Another great spot for lunch is the small fishing village of Grandcamp Maisy with its small restaurants serving delicious seafood.
Leaving the coastline to the interior by the town of Carentan, the last landing beach is Utah Beach, site of a major push, with 836,000 men and 220,000 vehicles landed on the beach of La Madeleine. A visit to the Bunker Museum describes the battle.
Then on to Sainte Marie du Mont where the famous Sainte Mere Eglise is located. 70 years ago paratrooper John Steele got hooked up on the spire of the church by the straps of his parachute; he survived watching the battle below taking place.

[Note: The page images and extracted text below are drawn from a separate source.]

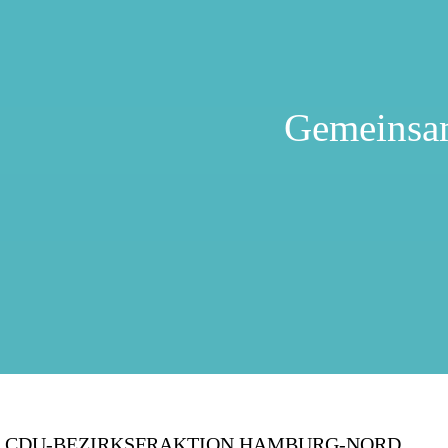
Gemeinsa
CDU-BEZIRKSFRAKTION HAMBURG-NORD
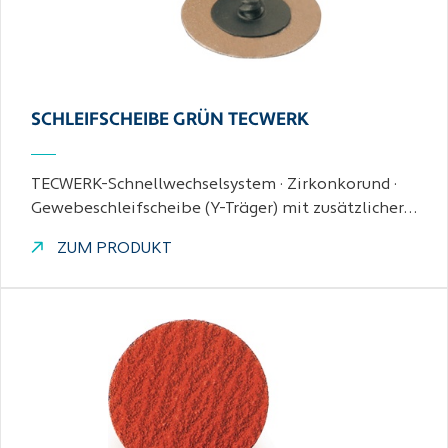
SCHLEIFSCHEIBE GRÜN TECWERK
TECWERK-Schnellwechselsystem · Zirkonkorund ·
Gewebeschleifscheibe (Y-Träger) mit zusätzlicher…
ZUM PRODUKT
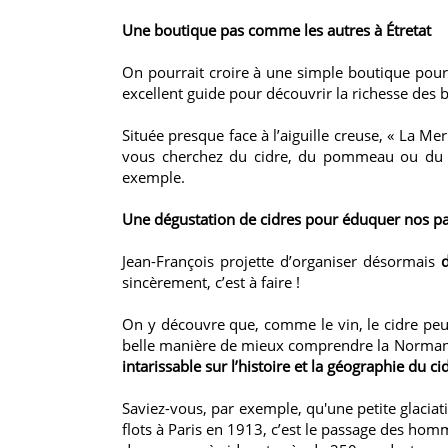
Une boutique pas comme les autres à Étretat
On pourrait croire à une simple boutique pour 
excellent guide pour découvrir la richesse des
Située presque face à l’aiguille creuse, « La M
vous cherchez du cidre, du pommeau ou du ca
exemple.
Une dégustation de cidres pour éduquer nos pa
Jean-François projette d’organiser désormais
sincèrement, c’est à faire !
On y découvre que, comme le vin, le cidre peut 
belle manière de mieux comprendre la Normandie
intarissable sur l’histoire et la géographie du c
Saviez-vous, par exemple, qu'une petite glacia
flots à Paris en 1913, c’est le passage des homm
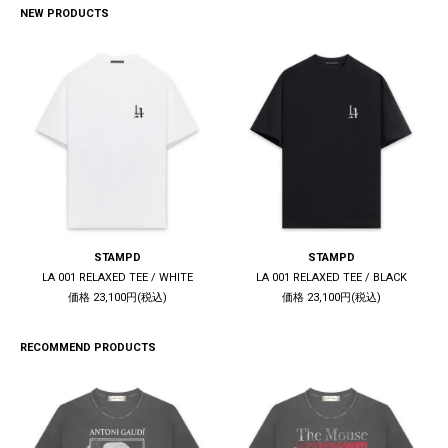
NEW PRODUCTS
STAMPD
STAMPD
LA 001 RELAXED TEE / WHITE
LA 001 RELAXED TEE / BLACK
価格 23,100円(税込)
価格 23,100円(税込)
RECOMMEND PRODUCTS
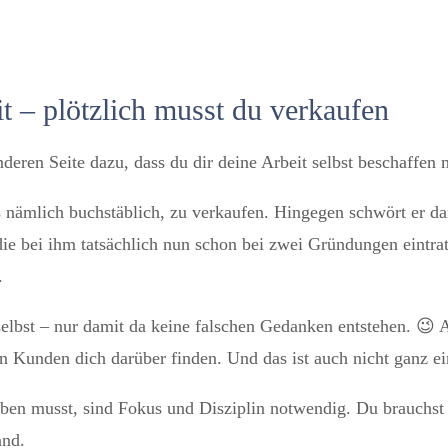
t – plötzlich musst du verkaufen
 anderen Seite dazu, dass du dir deine Arbeit selbst beschaffe
s nämlich buchstäblich, zu verkaufen. Hingegen schwört er da
 bei ihm tatsächlich nun schon bei zwei Gründungen eintrat
.
selbst – nur damit da keine falschen Gedanken entstehen. 😉 
len Kunden dich darüber finden. Und das ist auch nicht ganz ei
hreiben musst, sind Fokus und Disziplin notwendig. Du brau
wand.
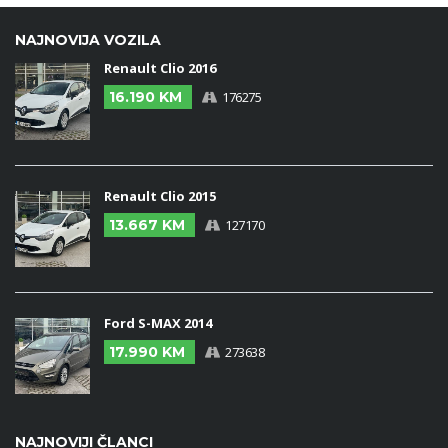
NAJNOVIJA VOZILA
Renault Clio 2016
16.190 KM
176275
Renault Clio 2015
13.667 KM
127170
Ford S-MAX 2014
17.990 KM
273638
NAJNOVIJI ČLANCI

There’s an interesting museum that is well worth visiting.
Returning now towards Caen, a visit to the German cemetery near La Cambe where more than 21,000 German soldiers are buried is also worth a visit.
Bayeux, the last place of the tour was not damaged by the bombardments. The great gothic cathedral and the Battle of Normandy Museum are not to be missed Also a must in Bayeux is the famous Tapestry of Queen Mathilda embroidered between 1066 and 1082 depicting William the Conqueror’s Battle of Hasting, another landing…
Tips for the visitor
Normandy and its fine sand beaches are ideal for the summer. More than 300km of cycling paths crisscross the region This year many events throughout the summer will celebrate the D Day Invasion.
An impressive calendar of events is available detailing military tattoos, fireworks, concerts, exhibitions, fairs etc. Most museums have new exhibition halls and provide the visitor with downloadable Apps to enhance the experience.
For horse lovers Normandy will this summer host the prestigious Alltech FEITM show that will receive more than 500,000 visitors for its Equestrian games featuring more than 1,000 horses. The major venue will be in Caen with other events in Haras du Pin and Deauville.